Je demande pardon d’avoir abusé et de la patience et de la bienveillance de Votre Altesse en lui écrivant une lettre si longue et si pleine de requêtes. Qu’elle me pardonne en faveur de la cause pour laquelle je plaide, cause qui courrait bien des dangers, si elle était abandonnée en France, dans les hautes régions du pouvoir, par le petit nombre d’âmes d’élite qui comprennent qu’en contribuant à la résurrection de l’Italie, ils ne font pas seulement une grande et belle action, mais qu’ils servent les véritables intérêts de leur pays.

J’ai l’honneur de renouveler à Votre Altesse Impériale l’assurance de mon profond et respectueux dévouement.


Turin, 29 décembre 1860.

Monseigneur,

Je ne saurais laisser achever cette année durant laquelle Votre Altesse Impériale m’a donné des preuves répétées de sa bienveillance, sans lui exprimer les sentiments de profonde reconnaissance et de respectueux attachement dont je suis animé envers elle.

L’année qui expire a vu s’accomplir de grands événements, glorieux pour la France, immensément avantageux pour l’Italie.

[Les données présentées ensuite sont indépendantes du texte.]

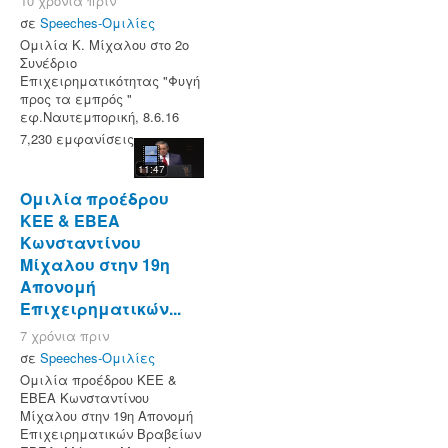
10 χρόνια πριν
σε
Speeches-Ομιλίες
Ομιλία Κ. Μίχαλου στο 2ο
Συνέδριο
Επιχειρηματικότητας "Φυγή
προς τα εμπρός "
εφ.Ναυτεμπορική, 8.6.16
7,230 εμφανίσεις
11:47
Ομιλία προέδρου
ΚΕΕ & ΕΒΕΑ
Κωνσταντίνου
Μίχαλου στην 19η
Απονομή
Επιχειρηματικών...
7 χρόνια πριν
σε
Speeches-Ομιλίες
Ομιλία προέδρου ΚΕΕ &
ΕΒΕΑ Κωνσταντίνου
Μίχαλου στην 19η Απονομή
Επιχειρηματικών Βραβείων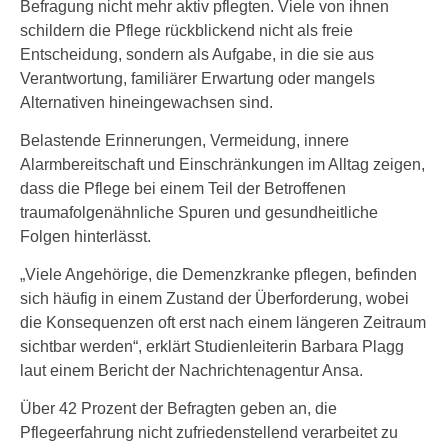
Befragung nicht mehr aktiv pflegten. Viele von ihnen
schildern die Pflege rückblickend nicht als freie
Entscheidung, sondern als Aufgabe, in die sie aus
Verantwortung, familiärer Erwartung oder mangels
Alternativen hineingewachsen sind.
Belastende Erinnerungen, Vermeidung, innere
Alarmbereitschaft und Einschränkungen im Alltag zeigen,
dass die Pflege bei einem Teil der Betroffenen
traumafolgenähnliche Spuren und gesundheitliche
Folgen hinterlässt.
„Viele Angehörige, die Demenzkranke pflegen, befinden
sich häufig in einem Zustand der Überforderung, wobei
die Konsequenzen oft erst nach einem längeren Zeitraum
sichtbar werden“, erklärt Studienleiterin Barbara Plagg
laut einem Bericht der Nachrichtenagentur Ansa.
Über 42 Prozent der Befragten geben an, die
Pflegeerfahrung nicht zufriedenstellend verarbeitet zu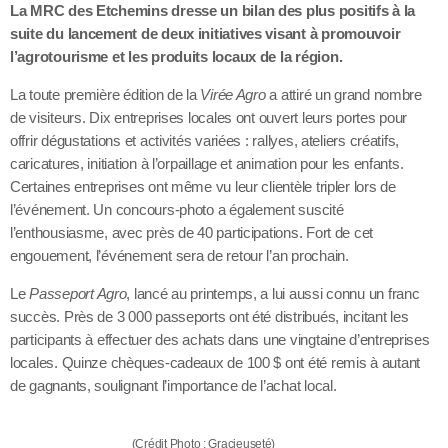
La MRC des Etchemins dresse un bilan des plus positifs à la
suite du lancement de deux initiatives visant à promouvoir
l’agrotourisme et les produits locaux de la région.
La toute première édition de la
Virée Agro
a attiré un grand nombre
de visiteurs. Dix entreprises locales ont ouvert leurs portes pour
offrir dégustations et activités variées : rallyes, ateliers créatifs,
caricatures, initiation à l’orpaillage et animation pour les enfants.
Certaines entreprises ont même vu leur clientèle tripler lors de
l’événement. Un concours-photo a également suscité
l’enthousiasme, avec près de 40 participations. Fort de cet
engouement, l’événement sera de retour l’an prochain.
Le
Passeport Agro
, lancé au printemps, a lui aussi connu un franc
succès. Près de 3 000 passeports ont été distribués, incitant les
participants à effectuer des achats dans une vingtaine d’entreprises
locales. Quinze chèques-cadeaux de 100 $ ont été remis à autant
de gagnants, soulignant l’importance de l’achat local.
(Crédit Photo : Gracieuseté)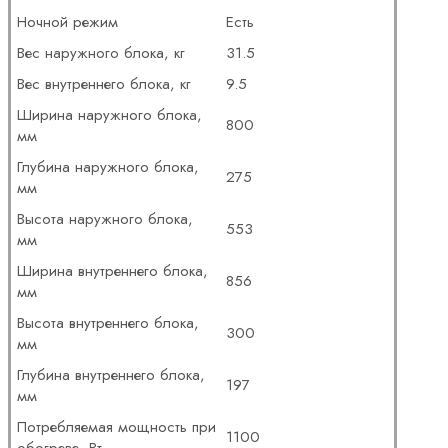
Ночной режим
Есть
Вес наружного блока, кг
31.5
Вес внутреннего блока, кг
9.5
Ширина наружного блока,
800
мм
Глубина наружного блока,
275
мм
Высота наружного блока,
553
мм
Ширина внутреннего блока,
856
мм
Высота внутреннего блока,
300
мм
Глубина внутреннего блока,
197
мм
Потребляемая мощность при
1100
обогреве, Вт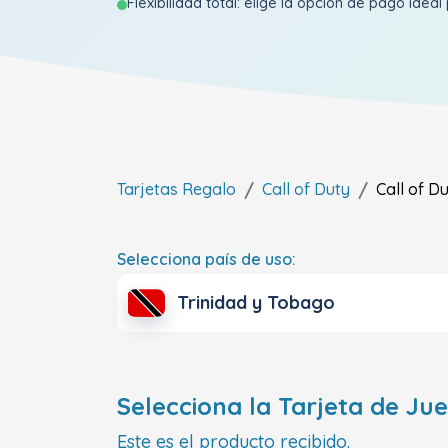
Flexibilidad total: elige la opción de pago ideal 
Tarjetas Regalo
Call of Duty
Call of D
Selecciona país de uso:
Trinidad y Tobago
Selecciona la Tarjeta de Ju
Este es el producto recibido.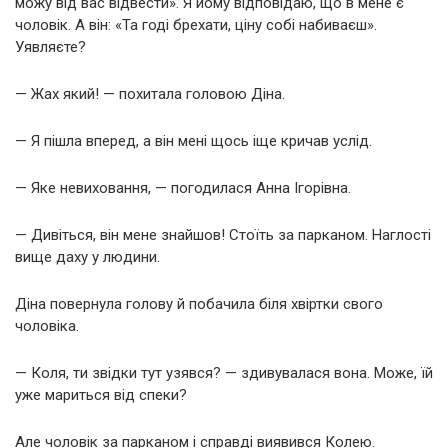
можу від вас відвести». Я йому відповідаю, що в мене є
чоловік. А він: «Та годі брехати, ціну собі набиваєш».
Уявляєте?
— Жах який! — похитала головою Діна.
— Я пішла вперед, а він мені щось іще кричав услід.
— Яке невиховання, — погодилася Анна Ігорівна.
— Дивіться, він мене знайшов! Стоїть за парканом. Наглості
вище даху у людини.
Діна повернула голову й побачила біля хвіртки свого
чоловіка.
— Коля, ти звідки тут узявся? — здивувалася вона. Може, їй
уже мариться від спеки?
Але чоловік за парканом і справді виявився Колею.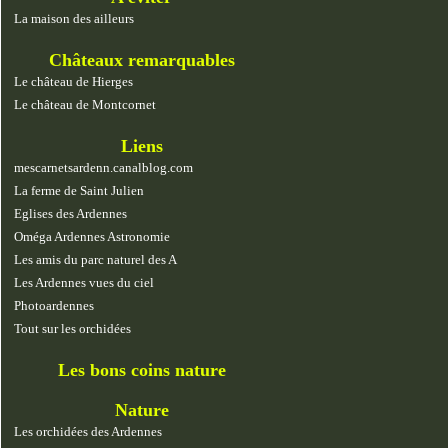
La maison des ailleurs
Châteaux remarquables
Le château de Hierges
Le château de Montcornet
Liens
mescarnetsardenn.canalblog.com
La ferme de Saint Julien
Eglises des Ardennes
Oméga Ardennes Astronomie
Les amis du parc naturel des A
Les Ardennes vues du ciel
Photoardennes
Tout sur les orchidées
Les bons coins nature
Nature
Les orchidées des Ardennes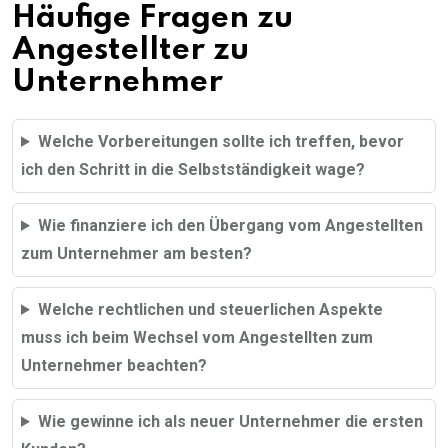
Häufige Fragen zu
Angestellter zu
Unternehmer
Welche Vorbereitungen sollte ich treffen, bevor
ich den Schritt in die Selbstständigkeit wage?
Wie finanziere ich den Übergang vom Angestellten
zum Unternehmer am besten?
Welche rechtlichen und steuerlichen Aspekte
muss ich beim Wechsel vom Angestellten zum
Unternehmer beachten?
Wie gewinne ich als neuer Unternehmer die ersten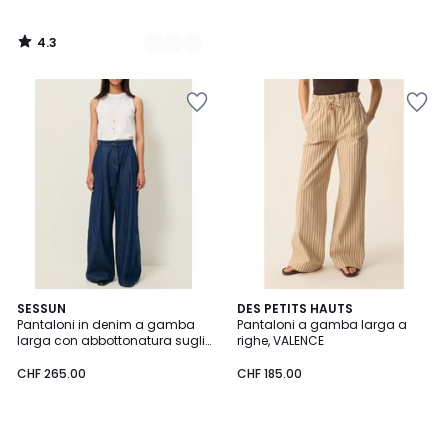
4.3
/
5
SESSUN
DES PETITS HAUTS
Pantaloni in denim a gamba
Pantaloni a gamba larga a
larga con abbottonatura sugli
righe, VALENCE
orli, PROVENLOR
CHF 265.00
CHF 185.00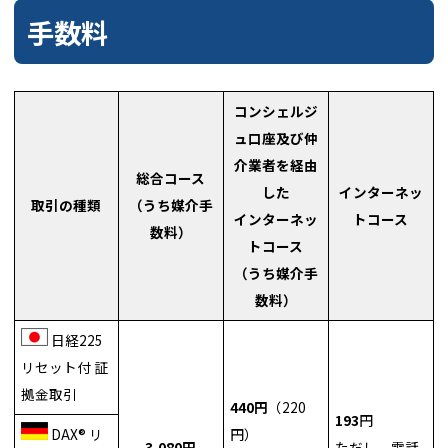
手数料
コンシェルジ
ュ口座及び仲
介業者を経由
総合コース
した
インターネッ
取引の種類
（うち媒介手
インターネッ
トコース
数料）
トコース
（うち媒介手
数料）
日経225
リセット付 証
拠金取引
440円
（220
193
円
DAX® リ
円）
3,080円
ただし、電話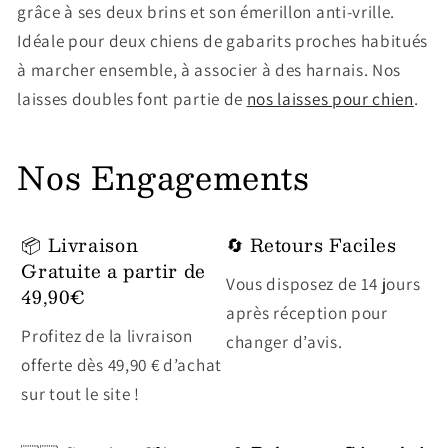
grâce à ses deux brins et son émerillon anti-vrille.
Idéale pour deux chiens de gabarits proches habitués
à marcher ensemble, à associer à des harnais. Nos
laisses doubles font partie de
nos laisses pour chien
.
Nos Engagements
📦 Livraison
🔄 Retours Faciles
Gratuite a partir de
Vous disposez de 14 jours
49,90€
après réception pour
Profitez de la livraison
changer d’avis.
offerte dès 49,90 € d’achat
sur tout le site !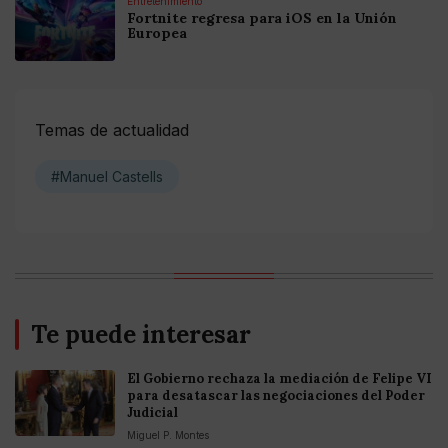
Entretenimiento
Fortnite regresa para iOS en la Unión
Europea
Temas de actualidad
#Manuel Castells
Te puede interesar
El Gobierno rechaza la mediación de Felipe VI
para desatascar las negociaciones del Poder
Judicial
Miguel P. Montes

Elle lègue, il est vrai, à celle qui va commencer, de grandes difficultés. Gaëte, Rome, Venise, sont des points noirs à l’horizon, autour desquels des nuages menaçants peuvent s’accumuler. Mazzini et Garibaldi d’un côté, Pie IX et Antonelli de l’autre, peuvent nous susciter de grands embarras. Toutefois, je suis plein de confiance dans l’avenir. Si l’Empereur ne prête pas l’oreille à nos ennemis, s’il ne nous retire pas son appui, nous poursuivrons d’un pas ferme la route qu’il nous a ouverte, et qui nous mènera, tôt ou tard, mais d’une façon certaine, au terme dernier de nos aspirations : l’unification de l’Italie.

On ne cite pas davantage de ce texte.